• Problem to work on:
Would you please copy the entries exactly, leaving every picture aside?

[Transcribed page contents]
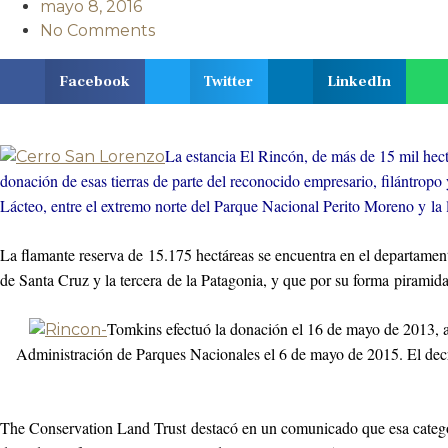
mayo 8, 2016
No Comments
Facebook
Twitter
LinkedIn
La estancia El Rincón, de más de 15 mil hect
donación de esas tierras de parte del reconocido empresario, filántrop
Lácteo, entre el extremo norte del Parque Nacional Perito Moreno y la 
La flamante reserva de 15.175 hectáreas se encuentra en el departamento
de Santa Cruz y la tercera de la Patagonia, y que por su forma piramida
Tomkins efectuó la donación el 16 de mayo de 2013, a 
Administración de Parques Nacionales el 6 de mayo de 2015. El decret
The Conservation Land Trust destacó en un comunicado que esa categori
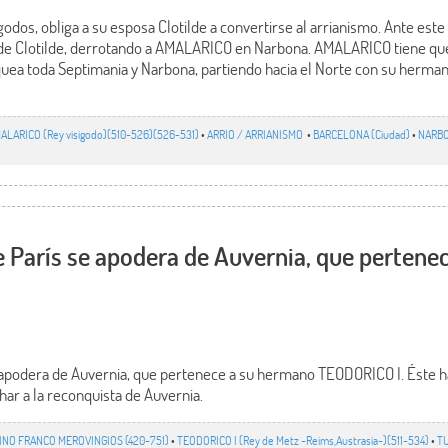
odos, obliga a su esposa Clotilde a convertirse al arrianismo. Ante este
 Clotilde, derrotando a AMALARICO en Narbona. AMALARICO tiene que h
ea toda Septimania y Narbona, partiendo hacia el Norte con su hermana,
ALARICO (Rey visigodo)(510-526)(526-531)
•
ARRIO / ARRIANISMO
•
BARCELONA (Ciudad)
•
NARB
París se apodera de Auvernia, que pertene
podera de Auvernia, que pertenece a su hermano TEODORICO I. Éste h
har a la reconquista de Auvernia.
INO FRANCO MEROVINGIOS (420-751)
•
TEODORICO I (Rey de Metz -Reims,Austrasia-)(511-534)
•
TU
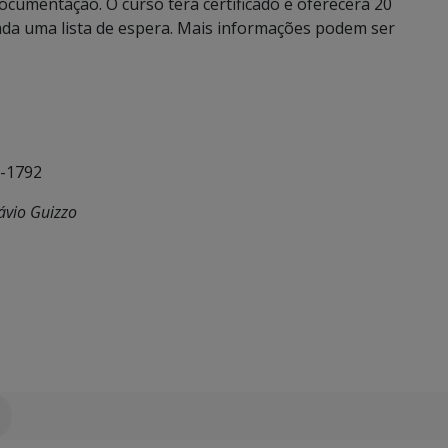
cumentação. O curso terá certificado e oferecerá 20
ada uma lista de espera. Mais informações podem ser
7-1792
távio Guizzo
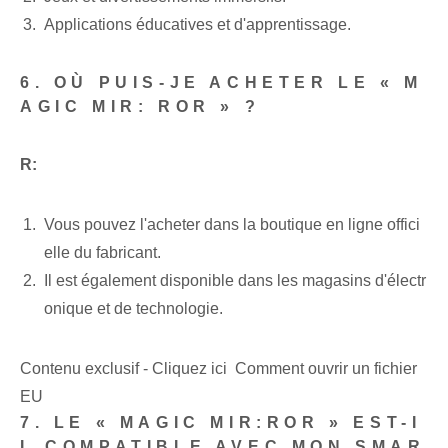
Applications éducatives et d'apprentissage.
6. OÙ PUIS-JE ACHETER LE « M
AGIC MIR:‍ ROR » ?
R:
Vous pouvez l'acheter dans la boutique en ligne offici
elle du fabricant.
Il est également disponible dans les magasins d'électr
onique et de technologie.
Contenu exclusif - Cliquez ici Comment ouvrir un fichier
EU
7. LE « MAGIC MIR:ROR » EST-I
L COMPATIBLE AVEC MON SMAR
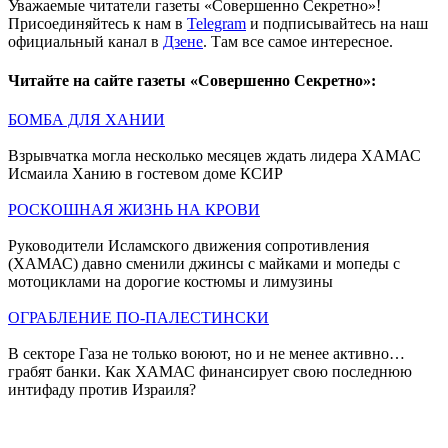
Уважаемые читатели газеты «Совершенно Секретно»!
Присоединяйтесь к нам в
Telegram
и подписывайтесь на наш
официальный канал в
Дзене
. Там все самое интересное.
Читайте на сайте газеты «Совершенно Секретно»:
БОМБА ДЛЯ ХАНИИ
Взрывчатка могла несколько месяцев ждать лидера ХАМАС
Исмаила Ханию в гостевом доме КСИР
РОСКОШНАЯ ЖИЗНЬ НА КРОВИ
Руководители Исламского движения сопротивления
(ХАМАС) давно сменили джинсы с майками и мопеды с
мотоциклами на дорогие костюмы и лимузины
ОГРАБЛЕНИЕ ПО-ПАЛЕСТИНСКИ
В секторе Газа не только воюют, но и не менее активно…
грабят банки. Как ХАМАС финансирует свою последнюю
интифаду против Израиля?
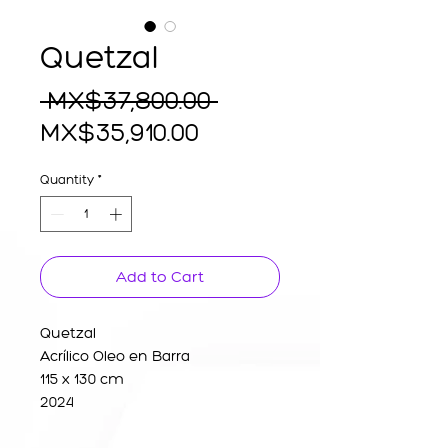
Quetzal
Regular
 MX$37,800.00 
Sale
Price
MX$35,910.00
Price
Quantity
*
Add to Cart
Quetzal
Acrílico Oleo en Barra
115 x 130 cm
2024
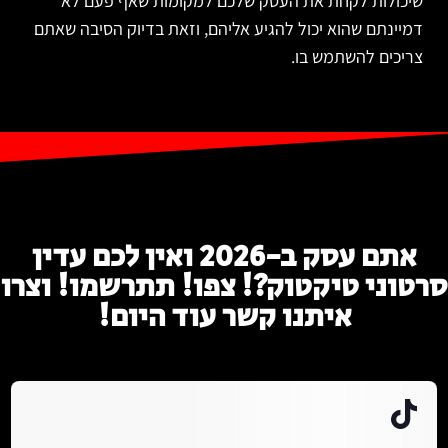
שיכולות לקחת את העסק שלכם למקומות שאף פעם לא
דמיינתם שהוא יכול להגיע אליהם, וזאת בדיוק הסיבה שאתם
צריכים להשתמש בו.
אתם עסק ב-2026 ואין לכם עדין
סרטוני טיקטוק?! צפו! תתרשמו! וצרו
איתנו קשר עוד היום!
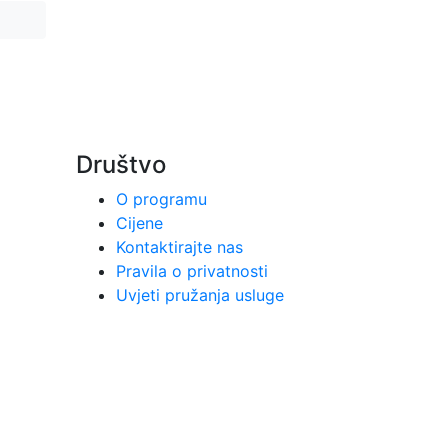
Društvo
O programu
Cijene
Kontaktirajte nas
Pravila o privatnosti
Uvjeti pružanja usluge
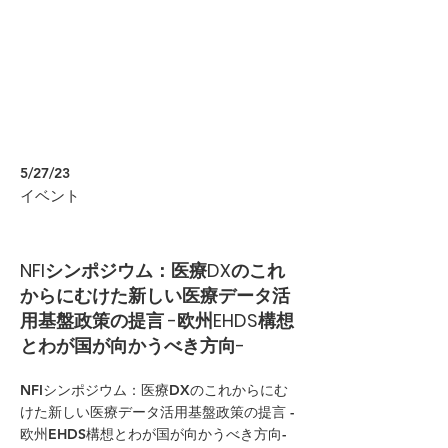
5/27/23
イベント
NFIシンポジウム：医療DXのこれ
からにむけた新しい医療データ活
用基盤政策の提言 -欧州EHDS構想
とわが国が向かうべき方向-
NFIシンポジウム：医療DXのこれからにむ
けた新しい医療データ活用基盤政策の提言 -
欧州EHDS構想とわが国が向かうべき方向-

• Task response:
mayo 8, 2016
No Comments
Facebook
Twitter
LinkedIn
La estancia El Rincón, de más de 15 mil hect
donación de esas tierras de parte del reconocido empresario, filántrop
Lácteo, entre el extremo norte del Parque Nacional Perito Moreno y la 
La flamante reserva de 15.175 hectáreas se encuentra en el departamento
de Santa Cruz y la tercera de la Patagonia, y que por su forma piramida
Tomkins efectuó la donación el 16 de mayo de 2013, a 
Administración de Parques Nacionales el 6 de mayo de 2015. El decret
The Conservation Land Trust destacó en un comunicado que esa categori
odos, obliga a su esposa Clotilde a convertirse al arrianismo. Ante este
 Clotilde, derrotando a AMALARICO en Narbona. AMALARICO tiene que h
ea toda Septimania y Narbona, partiendo hacia el Norte con su hermana,
ALARICO (Rey visigodo)(510-526)(526-531)
•
ARRIO / ARRIANISMO
•
BARCELONA (Ciudad)
•
NARB
París se apodera de Auvernia, que pertene
podera de Auvernia, que pertenece a su hermano TEODORICO I. Éste h
har a la reconquista de Auvernia.
INO FRANCO MEROVINGIOS (420-751)
•
TEODORICO I (Rey de Metz -Reims,Austrasia-)(511-534)
•
TU
cumentação. O curso terá certificado e oferecerá 20
ada uma lista de espera. Mais informações podem ser
7-1792
távio Guizzo
Applications éducatives et d'apprentissage.
6. OÙ PUIS-JE ACHETER LE « M
AGIC MIR:‍ ROR » ?
R:
Vous pouvez l'acheter dans la boutique en ligne offici
elle du fabricant.
Il est également disponible dans les magasins d'électr
onique et de technologie.
Contenu exclusif - Cliquez ici Comment ouvrir un fichier
EU
7. LE « MAGIC MIR:ROR » EST-I
L COMPATIBLE AVEC MON SMAR
Уважаемые читатели газеты «Совершенно Секретно»!
Присоединяйтесь к нам в
Telegram
и подписывайтесь на наш
официальный канал в
Дзене
. Там все самое интересное.
Читайте на сайте газеты «Совершенно Секретно»:
БОМБА ДЛЯ ХАНИИ
Взрывчатка могла несколько месяцев ждать лидера ХАМАС
Исмаила Ханию в гостевом доме КСИР
РОСКОШНАЯ ЖИЗНЬ НА КРОВИ
Руководители Исламского движения сопротивления
(ХАМАС) давно сменили джинсы с майками и мопеды с
мотоциклами на дорогие костюмы и лимузины
ОГРАБЛЕНИЕ ПО-ПАЛЕСТИНСКИ
В секторе Газа не только воюют, но и не менее активно…
грабят банки. Как ХАМАС финансирует свою последнюю
интифаду против Израиля?
Quetzal
Regular
 MX$37,800.00 
Sale
Price
MX$35,910.00
Price
Quantity
*
Add to Cart
Quetzal
Acrílico Oleo en Barra
115 x 130 cm
2024
שיכולות לקחת את העסק שלכם למקומות שאף פעם לא
דמיינתם שהוא יכול להגיע אליהם, וזאת בדיוק הסיבה שאתם
צריכים להשתמש בו.
אתם עסק ב-2026 ואין לכם עדין
סרטוני טיקטוק?! צפו! תתרשמו! וצרו
איתנו קשר עוד היום!
Društvo
O programu
Cijene
Kontaktirajte nas
Pravila o privatnosti
Uvjeti pružanja usluge
5/27/23
イベント
NFIシンポジウム：医療DXのこれ
からにむけた新しい医療データ活
用基盤政策の提言 -欧州EHDS構想
とわが国が向かうべき方向-
NFIシンポジウム：医療DXのこれからにむ
けた新しい医療データ活用基盤政策の提言 -
欧州EHDS構想とわが国が向かうべき方向-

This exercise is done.